Saved entries
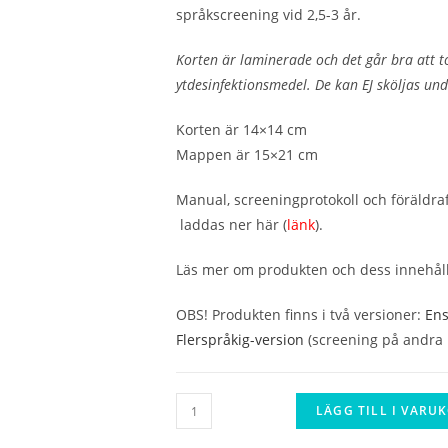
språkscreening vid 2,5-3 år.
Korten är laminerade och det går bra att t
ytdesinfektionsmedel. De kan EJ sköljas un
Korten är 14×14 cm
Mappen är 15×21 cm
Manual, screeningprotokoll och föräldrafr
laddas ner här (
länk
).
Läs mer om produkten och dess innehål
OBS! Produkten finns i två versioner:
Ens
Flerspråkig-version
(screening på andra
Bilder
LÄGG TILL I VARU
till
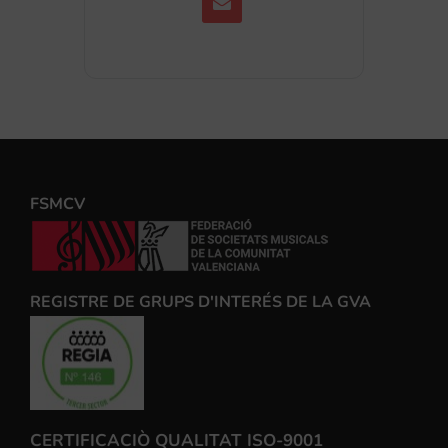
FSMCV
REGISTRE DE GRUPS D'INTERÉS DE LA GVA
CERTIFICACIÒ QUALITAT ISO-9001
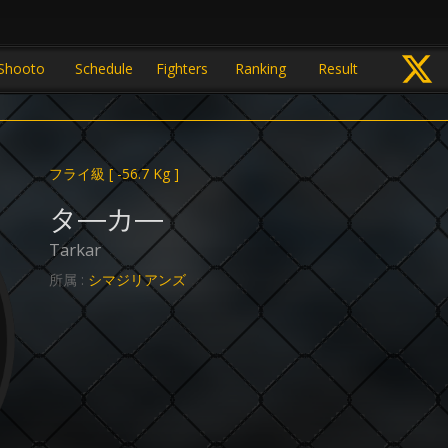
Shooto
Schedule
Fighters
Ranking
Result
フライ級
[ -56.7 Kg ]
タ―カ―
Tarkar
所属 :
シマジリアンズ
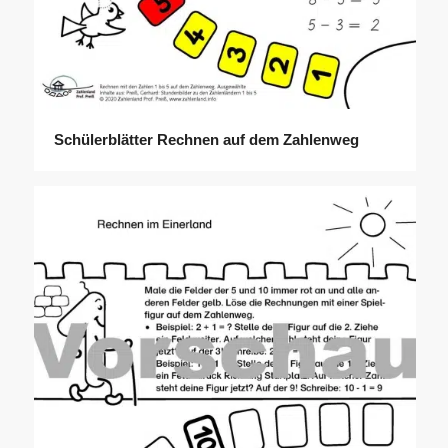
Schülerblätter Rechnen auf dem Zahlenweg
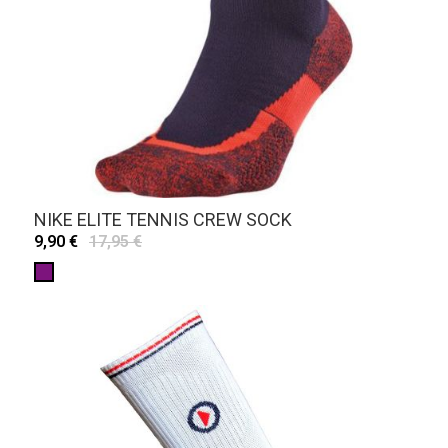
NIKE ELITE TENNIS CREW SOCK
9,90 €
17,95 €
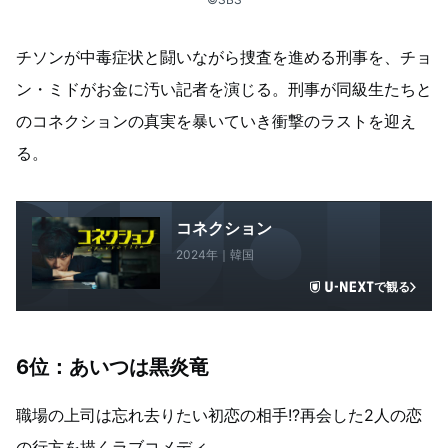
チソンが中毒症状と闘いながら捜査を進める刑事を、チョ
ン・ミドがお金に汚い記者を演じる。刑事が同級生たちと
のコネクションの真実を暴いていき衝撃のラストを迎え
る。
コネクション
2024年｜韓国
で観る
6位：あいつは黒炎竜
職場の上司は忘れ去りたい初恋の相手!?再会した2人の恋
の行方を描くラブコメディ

> About this exercise
The copy you produce must repeat all the entries exactly and contain no pictures.

> Reply
språkscreening vid 2,5-3 år.
Korten är laminerade och det går bra att t
ytdesinfektionsmedel. De kan EJ sköljas un
Korten är 14×14 cm
Mappen är 15×21 cm
Manual, screeningprotokoll och föräldrafr
laddas ner här (
länk
).
Läs mer om produkten och dess innehål
OBS! Produkten finns i två versioner:
Ens
Flerspråkig-version
(screening på andra
Bilder
LÄGG TILL I VARU
till
FSMCV
REGISTRE DE GRUPS D'INTERÉS DE LA GVA
CERTIFICACIÒ QUALITAT ISO-9001
Shooto
Schedule
Fighters
Ranking
Result
フライ級
[ -56.7 Kg ]
タ―カ―
Tarkar
所属 :
シマジリアンズ
Schülerblätter Rechnen auf dem Zahlenweg
NIKE ELITE TENNIS CREW SOCK
9,90 €
17,95 €
チソンが中毒症状と闘いながら捜査を進める刑事を、チョ
ン・ミドがお金に汚い記者を演じる。刑事が同級生たちと
のコネクションの真実を暴いていき衝撃のラストを迎え
る。
コネクション
2024年｜韓国
で観る
6位：あいつは黒炎竜
職場の上司は忘れ去りたい初恋の相手!?再会した2人の恋
の行方を描くラブコメディ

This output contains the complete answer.